Reputation: 3260
Consider the following:
word = 'analphabetic'
df = pd.DataFrame({'substring': list('abcdefgh') + ['ab', 'phobic']})
I want to add a column with the name of word
and each row it shows True/False
whether the substring in that row is in word
. Can I do this with a built-in pandas method?
Desired output:
substring analphabetic
0 a True
1 b True
2 c True
3 d False
4 e True
5 f False
6 g False
7 h True
8 ab True
9 phobic False
The other way around can be done by doing something like df.substring.str.contains(word)
. I guess you could do something like:
df[word] = [i in word for i in df.substring]
But then the built-in function str.contains()
could be done by:
string = 'a'
df = pd.DataFrame({'words': ['these', 'are', 'some', 'random', 'words']})
df[string] = [string in i for i in df.words]
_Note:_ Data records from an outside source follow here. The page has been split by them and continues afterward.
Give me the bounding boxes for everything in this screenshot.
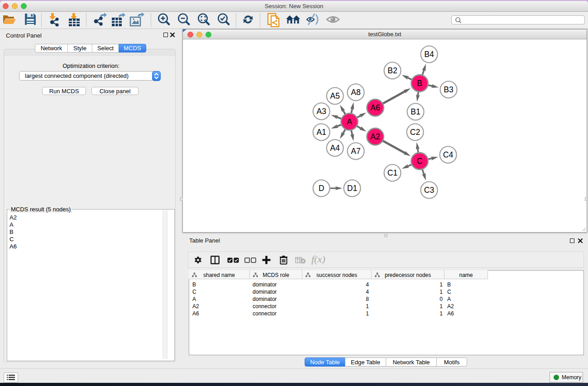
svg-text:B: B (417, 79, 422, 88)
svg-text:B2: B2 (387, 66, 397, 75)
svg-text:C: C (417, 157, 423, 166)
svg-text:B4: B4 (424, 50, 434, 59)
svg-text:A2: A2 (370, 132, 380, 141)
svg-text:A4: A4 (330, 143, 340, 152)
svg-text:A8: A8 (351, 88, 360, 97)
svg-text:C3: C3 (424, 186, 434, 195)
svg-text:A6: A6 (370, 103, 380, 112)
svg-text:D: D (319, 184, 325, 193)
svg-text:A: A (347, 117, 352, 126)
svg-text:A3: A3 (316, 107, 326, 116)
svg-text:A1: A1 (316, 128, 326, 137)
svg-text:B1: B1 (411, 107, 420, 116)
svg-text:C1: C1 (387, 168, 397, 177)
svg-text:A5: A5 (330, 91, 339, 100)
svg-text:C2: C2 (410, 128, 420, 137)
svg-text:C4: C4 (443, 150, 454, 159)
svg-text:A7: A7 (351, 147, 360, 156)
svg-text:B3: B3 (444, 85, 453, 94)
svg-text:D1: D1 (347, 184, 357, 193)
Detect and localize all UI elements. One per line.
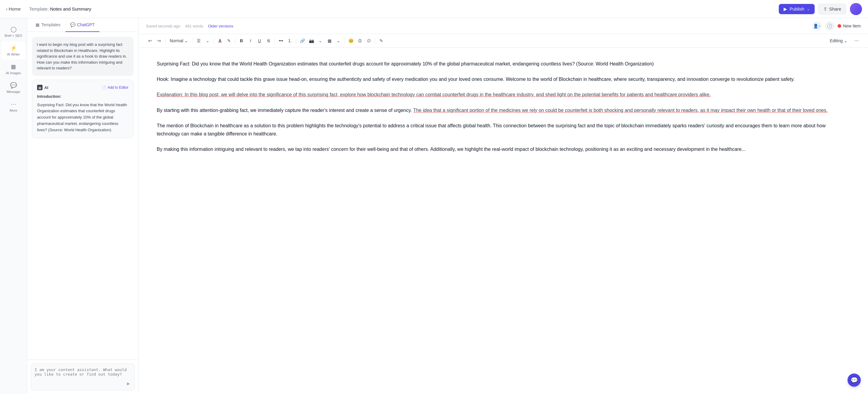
editing-dropdown[interactable]: Editing ⌄ bbox=[827, 37, 850, 44]
toolbar-sep-5 bbox=[275, 38, 275, 44]
toolbar-sep-3 bbox=[214, 38, 214, 44]
toolbar-sep-7 bbox=[344, 38, 345, 44]
ordered-list-button[interactable]: 1. bbox=[286, 36, 294, 45]
editor-content[interactable]: Surprising Fact: Did you know that the W… bbox=[138, 48, 868, 394]
new-item-label: New Item bbox=[843, 24, 861, 28]
redo-button[interactable]: ↪ bbox=[155, 36, 163, 45]
ai-message: 🤖 AI 📄 Add to Editor Introduction: Surpr… bbox=[32, 80, 133, 138]
sidebar-item-brief-seo[interactable]: ◯ Brief + SEO bbox=[1, 23, 26, 40]
clear-format-button[interactable]: ∅ bbox=[365, 36, 373, 45]
sidebar-label-more: More bbox=[10, 109, 17, 112]
ai-writer-icon: ⚡ bbox=[10, 45, 17, 51]
toolbar-sep-8 bbox=[375, 38, 375, 44]
toolbar-sep-6 bbox=[296, 38, 296, 44]
message-icon: 💬 bbox=[10, 82, 17, 89]
link-button[interactable]: 🔗 bbox=[298, 36, 307, 45]
format-dropdown[interactable]: Normal ⌄ bbox=[167, 37, 190, 44]
undo-button[interactable]: ↩ bbox=[146, 36, 154, 45]
text-color-button[interactable]: A bbox=[216, 36, 224, 45]
chat-bubble-icon: 💬 bbox=[850, 376, 858, 384]
bullet-list-button[interactable]: ••• bbox=[277, 36, 285, 45]
sidebar-item-message[interactable]: 💬 Message bbox=[1, 79, 26, 96]
chat-input[interactable] bbox=[35, 367, 131, 381]
brief-seo-icon: ◯ bbox=[10, 26, 17, 33]
publish-label: Publish bbox=[789, 6, 804, 11]
topbar-right: 👤+ 🕐 New Item bbox=[812, 21, 861, 31]
history-icon[interactable]: 🕐 bbox=[825, 21, 835, 31]
ai-message-body: Surprising Fact: Did you know that the W… bbox=[37, 102, 128, 133]
ai-label: 🤖 AI bbox=[37, 85, 48, 91]
publish-button[interactable]: ▶ Publish ⌄ bbox=[779, 4, 815, 14]
ai-message-title: Introduction: bbox=[37, 93, 128, 100]
chat-input-box: ► bbox=[31, 364, 135, 390]
templates-tab-label: Templates bbox=[41, 22, 61, 27]
editor-paragraph-2: Hook: Imagine a technology that could ta… bbox=[157, 75, 850, 83]
chat-panel: ▦ Templates 💬 ChatGPT I want to begin my… bbox=[27, 18, 138, 394]
panel-tabs: ▦ Templates 💬 ChatGPT bbox=[27, 18, 138, 32]
sidebar-item-ai-images[interactable]: ▦ AI Images bbox=[1, 60, 26, 78]
share-icon: ⇧ bbox=[824, 6, 827, 12]
image-chevron-button[interactable]: ⌄ bbox=[316, 36, 324, 45]
strikethrough-button[interactable]: S bbox=[264, 36, 273, 45]
older-versions-link[interactable]: Older versions bbox=[208, 24, 233, 28]
highlight-button[interactable]: ✎ bbox=[225, 36, 233, 45]
add-to-editor-icon: 📄 bbox=[102, 85, 106, 90]
more-icon: ⋯ bbox=[11, 101, 16, 107]
new-item-dot bbox=[838, 24, 841, 28]
avatar[interactable] bbox=[850, 3, 862, 15]
editor-paragraph-4: By starting with this attention-grabbing… bbox=[157, 106, 850, 114]
chat-messages: I want to begin my blog post with a surp… bbox=[27, 32, 138, 360]
sidebar-label-message: Message bbox=[7, 90, 20, 93]
editor-topbar: Saved seconds ago 481 words Older versio… bbox=[138, 18, 868, 34]
toolbar-sep-4 bbox=[235, 38, 236, 44]
align-chevron-button[interactable]: ⌄ bbox=[204, 36, 212, 45]
sidebar-item-ai-writer[interactable]: ⚡ AI Writer bbox=[1, 41, 26, 59]
share-label: Share bbox=[829, 6, 841, 11]
underline-button[interactable]: U bbox=[255, 36, 264, 45]
tab-templates[interactable]: ▦ Templates bbox=[31, 18, 65, 32]
more-options-button[interactable]: ⋯ bbox=[852, 36, 861, 45]
editor-area: Saved seconds ago 481 words Older versio… bbox=[138, 18, 868, 394]
editor-toolbar: ↩ ↪ Normal ⌄ ☰ ⌄ A ✎ B I U S ••• 1. 🔗 📷 … bbox=[138, 34, 868, 48]
template-label: Template: Notes and Summary bbox=[29, 6, 91, 11]
editor-paragraph-5: The mention of Blockchain in healthcare … bbox=[157, 121, 850, 138]
paragraph-1-text: Surprising Fact: Did you know that the W… bbox=[157, 61, 654, 66]
header-right: ▶ Publish ⌄ ⇧ Share bbox=[779, 3, 862, 15]
header-left: ‹ Home Template: Notes and Summary bbox=[6, 6, 91, 11]
chat-bubble[interactable]: 💬 bbox=[847, 373, 861, 387]
align-button[interactable]: ☰ bbox=[194, 36, 203, 45]
editing-label: Editing bbox=[830, 38, 843, 43]
sidebar-label-ai-images: AI Images bbox=[6, 71, 21, 75]
user-message-text: I want to begin my blog post with a surp… bbox=[37, 42, 127, 70]
new-item-button[interactable]: New Item bbox=[838, 24, 861, 28]
editor-paragraph-1: Surprising Fact: Did you know that the W… bbox=[157, 60, 850, 68]
paragraph-6-text: By making this information intriguing an… bbox=[157, 147, 746, 152]
table-button[interactable]: ▦ bbox=[325, 36, 334, 45]
add-to-editor-button[interactable]: 📄 Add to Editor bbox=[102, 85, 128, 90]
paragraph-3-text: Explanation: In this blog post, we will … bbox=[157, 92, 711, 97]
ai-images-icon: ▦ bbox=[11, 63, 16, 70]
paragraph-4-text: By starting with this attention-grabbing… bbox=[157, 108, 413, 113]
italic-button[interactable]: I bbox=[246, 36, 255, 45]
toolbar-sep-1 bbox=[165, 38, 165, 44]
chatgpt-tab-icon: 💬 bbox=[70, 22, 75, 27]
back-link[interactable]: ‹ Home bbox=[6, 6, 21, 11]
ai-message-header: 🤖 AI 📄 Add to Editor bbox=[37, 85, 128, 91]
toolbar-sep-2 bbox=[192, 38, 193, 44]
send-button[interactable]: ► bbox=[126, 381, 131, 387]
emoji-button[interactable]: 😊 bbox=[347, 36, 355, 45]
share-button[interactable]: ⇧ Share bbox=[818, 4, 846, 15]
special-chars-button[interactable]: Ω bbox=[355, 36, 364, 45]
image-button[interactable]: 📷 bbox=[307, 36, 315, 45]
tab-chatgpt[interactable]: 💬 ChatGPT bbox=[65, 18, 99, 32]
paragraph-4-link: The idea that a significant portion of t… bbox=[413, 108, 828, 113]
back-arrow-icon: ‹ bbox=[6, 7, 7, 11]
sidebar: ◯ Brief + SEO ⚡ AI Writer ▦ AI Images 💬 … bbox=[0, 18, 27, 394]
sidebar-item-more[interactable]: ⋯ More bbox=[1, 98, 26, 115]
table-chevron-button[interactable]: ⌄ bbox=[334, 36, 343, 45]
bold-button[interactable]: B bbox=[237, 36, 246, 45]
editing-chevron-icon: ⌄ bbox=[844, 38, 847, 43]
header: ‹ Home Template: Notes and Summary ▶ Pub… bbox=[0, 0, 868, 18]
add-collaborator-icon[interactable]: 👤+ bbox=[812, 21, 822, 31]
edit-icon-button[interactable]: ✎ bbox=[377, 36, 385, 45]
So my thought is that there is also a built-in method to do my trick.
Upvotes: 1
Views: 133
Reputation: 31
Yes you could use the contains
to Find a Substring in a Pandas DataFrame.
You can also use the in
Operator, the in
operator is used to check data structures in Python. It also returns a Boolean (either True or False)
Upvotes: 0
Reputation: 25333
A possible solution (which should work for substrings longer than a single letter):
df['analphabetic'] = df['substring'].map(lambda x: x in word)
Output:
substring analphabetic
0 a True
1 b True
2 c True
3 d False
4 e True
5 f False
6 g False
7 h True
Using list comprehension:
df['analphabetic'] = [x in word for x in df.substring]
Using apply
:
df['analphabetic'] = df['substring'].apply(lambda x: x in word)
Upvotes: 1